REQUIRED ACTION.
Every record below is to be retyped exactly, with any pictures left out.

Page-level text extractions
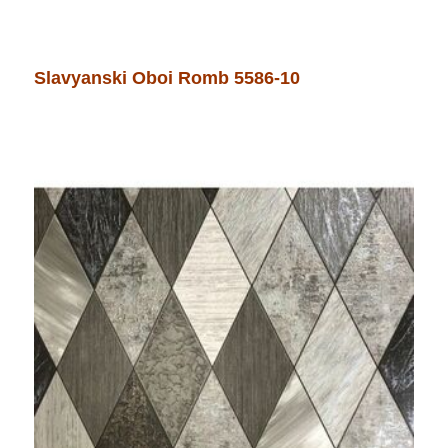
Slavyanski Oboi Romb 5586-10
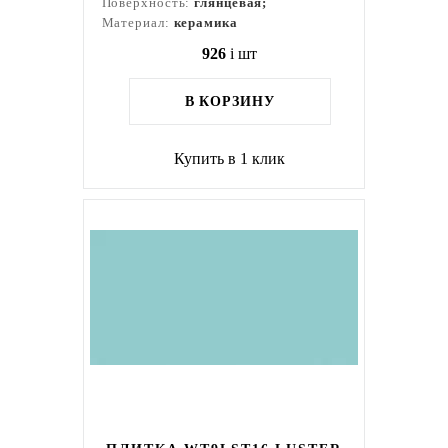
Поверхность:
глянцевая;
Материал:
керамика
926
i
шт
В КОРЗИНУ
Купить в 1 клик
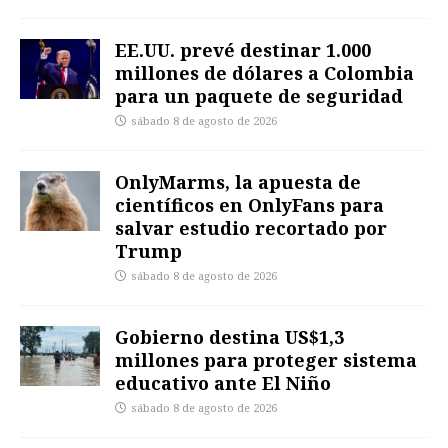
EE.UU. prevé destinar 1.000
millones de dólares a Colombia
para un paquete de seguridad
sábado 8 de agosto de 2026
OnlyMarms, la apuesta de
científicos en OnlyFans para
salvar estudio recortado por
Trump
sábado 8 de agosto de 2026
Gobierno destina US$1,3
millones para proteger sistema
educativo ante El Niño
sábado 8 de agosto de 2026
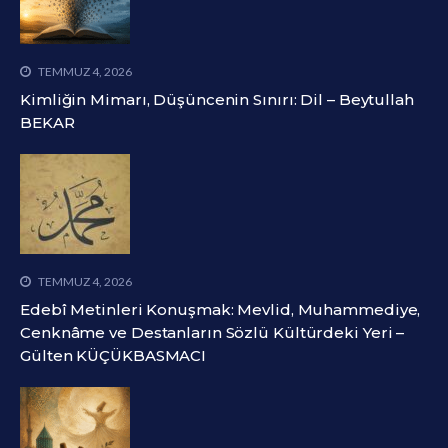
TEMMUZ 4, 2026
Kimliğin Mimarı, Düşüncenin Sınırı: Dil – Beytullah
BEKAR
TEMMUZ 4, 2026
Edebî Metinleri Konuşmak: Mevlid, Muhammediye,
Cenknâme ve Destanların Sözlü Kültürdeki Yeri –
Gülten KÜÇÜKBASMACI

RESPONSE FOR THIS EXERCISE.
Slavyanski Oboi Romb 5586-10
Поверхность:
глянцевая;
Материал:
керамика
926
i
шт
В КОРЗИНУ
Купить в 1 клик
EE.UU. prevé destinar 1.000
millones de dólares a Colombia
para un paquete de seguridad
sábado 8 de agosto de 2026
OnlyMarms, la apuesta de
científicos en OnlyFans para
salvar estudio recortado por
Trump
sábado 8 de agosto de 2026
Gobierno destina US$1,3
millones para proteger sistema
educativo ante El Niño
sábado 8 de agosto de 2026
TEMMUZ 4, 2026
Kimliğin Mimarı, Düşüncenin Sınırı: Dil – Beytullah
BEKAR
TEMMUZ 4, 2026
Edebî Metinleri Konuşmak: Mevlid, Muhammediye,
Cenknâme ve Destanların Sözlü Kültürdeki Yeri –
Gülten KÜÇÜKBASMACI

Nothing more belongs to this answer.